* **What is expected**
Every line below should come back exactly as written, though the pictures stay out.

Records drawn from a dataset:
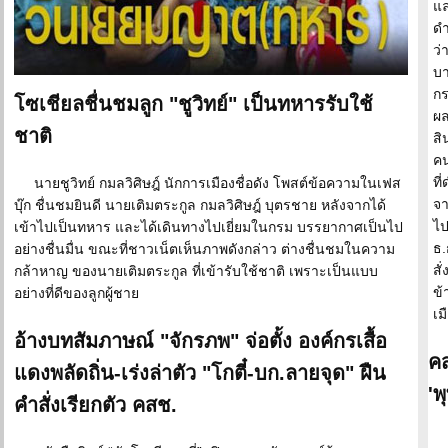
แ
ดำ
ว่
บา
กร
โซเชียลชื่นชมลูก "ชูวิทย์" เป็นทหารรับใช้
ผล
ชาติ
สิ
คน
ที
นายชูวิทย์ กมลวิศิษฎ์ นักการเมืองชื่อดัง โพสต์ข้อความในเฟส
จา
บุ๊ก ชื่นชมยินดี นายเติมตระกูล กมลวิศิษฎ์ บุตรชาย หลังจากได้
ไป
เข้าไปเป็นทหาร และได้เดินทางไปเยี่ยมในกรม บรรยากาศเป็นไป
ธ.
อย่างชื่นมื่น ขณะที่ชาวเน็ตเห็นภาพดังกล่าว ต่างชื่นชมในความ
สั
กล้าหาญ ของนายเติมตระกูล ที่เข้ารับใช้ชาติ เพราะเป็นแบบ
ข้
อย่างที่ดีของลูกผู้ชาย
เม
อ้างบทสัมภาษณ์ "จักรภพ" จ่อตั้ง องค์กรเสื้อ
คส
แดงพลัดถิ่น-เร่งล่าตัว "โกตี๋-บก.ลายจุด" ฝืน
'พ
คำสั่งเรียกตัว คสช.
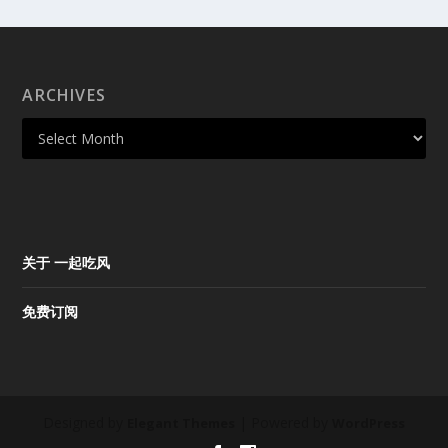
ARCHIVES
关于 一起吃风
免费订阅
Designed by
| Powered by
Elegant Themes
WordPress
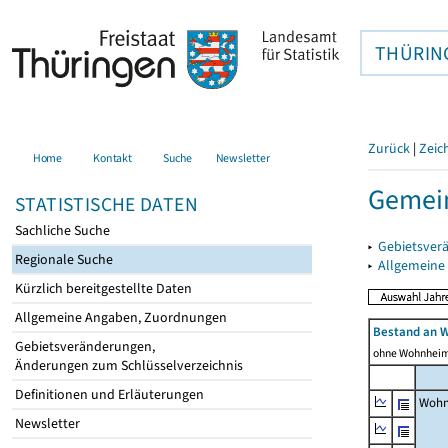
THÜRIN
Zurück
|
Zeic
Home
Kontakt
Suche
Newsletter
Gemei
STATISTISCHE DATEN
Sachliche Suche
▸
Gebietsver
Regionale Suche
▸
Allgemeine
Kürzlich bereitgestellte Daten
Allgemeine Angaben, Zuordnungen
Bestand an 
Gebietsveränderungen,
ohne Wohnhei
Änderungen zum Schlüsselverzeichnis
Definitionen und Erläuterungen
Wohn
Newsletter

* **Solution to this task**
แ
ดำ
ว่
บา
กร
โซเชียลชื่นชมลูก "ชูวิทย์" เป็นทหารรับใช้
ผล
ชาติ
สิ
คน
ที
นายชูวิทย์ กมลวิศิษฎ์ นักการเมืองชื่อดัง โพสต์ข้อความในเฟส
จา
บุ๊ก ชื่นชมยินดี นายเติมตระกูล กมลวิศิษฎ์ บุตรชาย หลังจากได้
ไป
เข้าไปเป็นทหาร และได้เดินทางไปเยี่ยมในกรม บรรยากาศเป็นไป
ธ.
อย่างชื่นมื่น ขณะที่ชาวเน็ตเห็นภาพดังกล่าว ต่างชื่นชมในความ
สั
กล้าหาญ ของนายเติมตระกูล ที่เข้ารับใช้ชาติ เพราะเป็นแบบ
ข้
อย่างที่ดีของลูกผู้ชาย
เม
อ้างบทสัมภาษณ์ "จักรภพ" จ่อตั้ง องค์กรเสื้อ
คส
แดงพลัดถิ่น-เร่งล่าตัว "โกตี๋-บก.ลายจุด" ฝืน
'พ
คำสั่งเรียกตัว คสช.
ARCHIVES
关于 一起吃风
免费订阅
Designed by
| Powered by
Elegant Themes
WordPress
THÜRIN
Zurück
|
Zeic
Home
Kontakt
Suche
Newsletter
Gemei
STATISTISCHE DATEN
Sachliche Suche
▸
Gebietsver
Regionale Suche
▸
Allgemeine
Kürzlich bereitgestellte Daten
Allgemeine Angaben, Zuordnungen
Bestand an 
Gebietsveränderungen,
ohne Wohnhei
Änderungen zum Schlüsselverzeichnis
Definitionen und Erläuterungen
Wohn
Newsletter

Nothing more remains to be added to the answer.